The mechanism(s) of action of ONS in headache is unclear. However, electrical stimulation of large sensory afferents has an antinociceptive effect, which is likely to be due in part to the suppression of small c-fibre and a-delta fibre nociceptive input at the level of the spinal dorsal horn (9–13). In addition, because the occipital nerve represents the peripheral (C2) anatomical and functional extension of the trigeminal cervical complex, its stimulation may inhibit central nociceptive trafficking (14–17). In addition, functional brain imaging in chronic headache patients undergoing ONS has demonstrated the possibility that central pain-modulating circuits are activated in these patients during stimulation (4).

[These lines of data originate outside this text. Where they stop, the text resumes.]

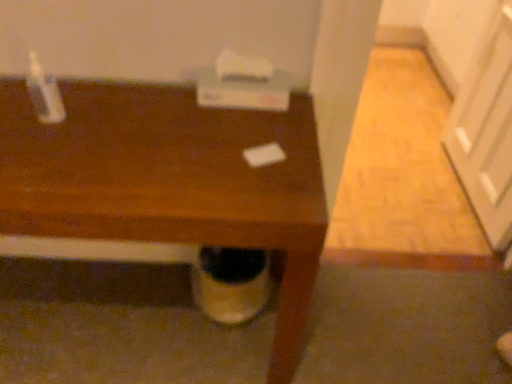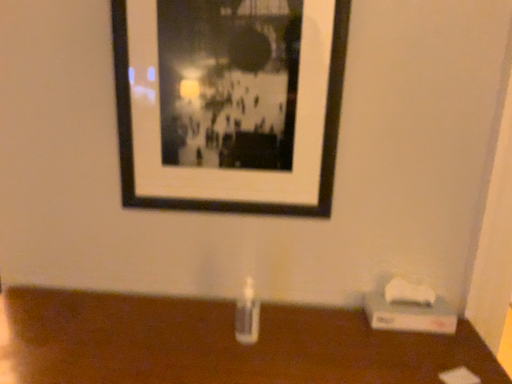 Question: How did the camera likely rotate when shooting the video?

Choices:
 (A) rotated downward
 (B) rotated upward

Answer: (B) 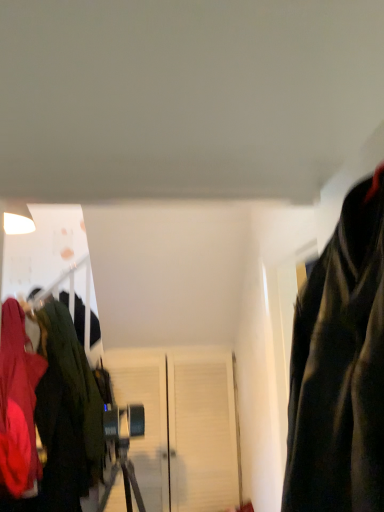 Question: Considering the relative sizes of white matte door at center and velvet green jacket at left, the second jacket when ordered from front to back, in the image provided, is white matte door at center thinner than velvet green jacket at left, the second jacket when ordered from front to back,?

Choices:
 (A) yes
 (B) no

Answer: (A)

Question: From a real-world perspective, is white matte door at center located beneath velvet green jacket at left, the second jacket when ordered from front to back?

Choices:
 (A) no
 (B) yes

Answer: (B)

Question: Can you see white matte door at center touching velvet green jacket at left, the second jacket when ordered from front to back?

Choices:
 (A) yes
 (B) no

Answer: (B)

Question: Can you confirm if white matte door at center is shorter than velvet green jacket at left, which is counted as the first jacket, starting from the back?

Choices:
 (A) no
 (B) yes

Answer: (B)

Question: Considering the relative sizes of white matte door at center and velvet green jacket at left, the second jacket when ordered from front to back, in the image provided, is white matte door at center wider than velvet green jacket at left, the second jacket when ordered from front to back,?

Choices:
 (A) yes
 (B) no

Answer: (B)

Question: Can you confirm if white matte door at center is positioned to the right of velvet green jacket at left, the second jacket when ordered from front to back?

Choices:
 (A) yes
 (B) no

Answer: (A)

Question: Is white matte door at center oriented towards matte red jacket at left, which is the 2th jacket in back-to-front order?

Choices:
 (A) yes
 (B) no

Answer: (B)

Question: Is white matte door at center looking in the opposite direction of matte red jacket at left, which is the 2th jacket in back-to-front order?

Choices:
 (A) yes
 (B) no

Answer: (B)

Question: Is white matte door at center shorter than matte red jacket at left, which is counted as the first jacket, starting from the front?

Choices:
 (A) no
 (B) yes

Answer: (B)

Question: Is white matte door at center wider than matte red jacket at left, which is the 2th jacket in back-to-front order?

Choices:
 (A) no
 (B) yes

Answer: (A)

Question: Is white matte door at center far away from matte red jacket at left, which is counted as the first jacket, starting from the front?

Choices:
 (A) no
 (B) yes

Answer: (A)

Question: From the image's perspective, does white matte door at center appear lower than matte red jacket at left, which is counted as the first jacket, starting from the front?

Choices:
 (A) yes
 (B) no

Answer: (A)

Question: Is the surface of velvet green jacket at left, which is counted as the first jacket, starting from the back, in direct contact with white matte door at center?

Choices:
 (A) no
 (B) yes

Answer: (A) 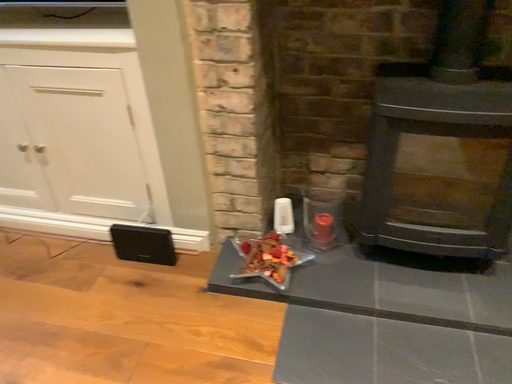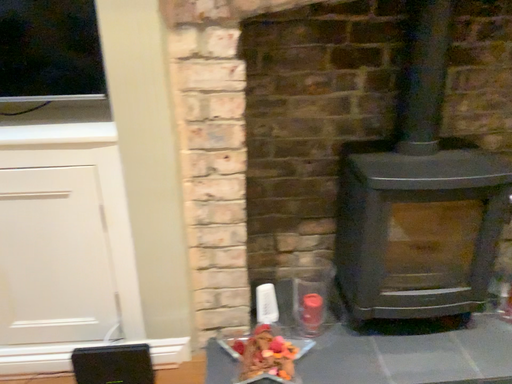 Question: How did the camera likely rotate when shooting the video?

Choices:
 (A) rotated left
 (B) rotated right

Answer: (B) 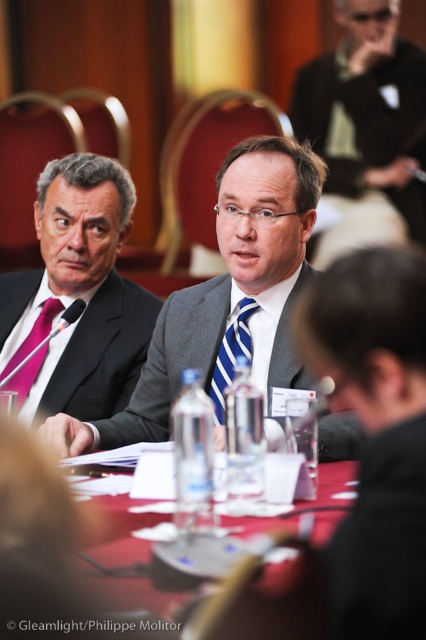 You are a photographer setting up for a photo shoot in the conference room. You need to ensure that the smooth plastic water bottle at center and the blue striped tie at center are both visible in the frame. Given that your camera has a maximum focus range of 25 inches, will you be able to capture both objects clearly in the same photo?

The smooth plastic water bottle at center is 27.57 inches away from the blue striped tie at center. Since the distance between them exceeds the camera maximum focus range of 25 inches, you might not be able to capture both objects clearly in the same photo.

You are standing at the back of the conference room and want to walk to the point that is closer to the front. Which point should you go to, point (242, 188) or point (77, 292)?

Point (242, 188) is in front of point (77, 292), so you should go to point (242, 188) to reach the closer one to the front.

You are an event planner organizing a conference. You need to ensure that the microphone on the table is accessible to both the gray suit at center and the blue striped tie at center. Based on their positions, which one is closer to the microphone?

The gray suit at center is located above the blue striped tie at center, so the blue striped tie at center is closer to the microphone on the table.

The limitations of this analysis are several, including those inherent in any unblinded study. However, these results support previous observations in the literature and lend support to the need for prospective, randomized, blinded, controlled studies using this modality in patients with chronic headache. Though patients with several different headache subtypes were evaluated, the numbers within each group were too small to draw any conclusions on the differential effect of ONS in any single population. The data were incomplete for one patient (HIT-6 and Beck scores were unavailable), but this patient had a >50% reduction in headache severity and an 80% reduction in the subjective global impression of change in pain, so the overall benefit with regards to headache-related disability and depression for the group was likely to be underestimated rather than amplified. Lastly, surgical methods and placement of the device differed slightly among patients and evolved over time due to changes in technique to anchor the leads securely so as to prevent migration. Lead anchoring techniques, methods of stress relief of the leads and the location of IPG placement are likely to alter the risk of lead migration and the need for surgical revisions.
The results of this retrospective study are preliminary, but suggest the possibility that some patients who have medically refractory headache respond to ONS. Larger samples are needed in order to measure accurately the effect of treatment for specific types of headache. Controlled studies are needed in order to separate the effect of treatment from the possibility of regression to mean. The need for surgical revision was high, required in all patients who were followed for 3 years. If this modality proves effective for severe chronic headache, engineering and/or surgical improvements will undoubtedly be required to reduce the chance of technical failure and the need for surgical revisions.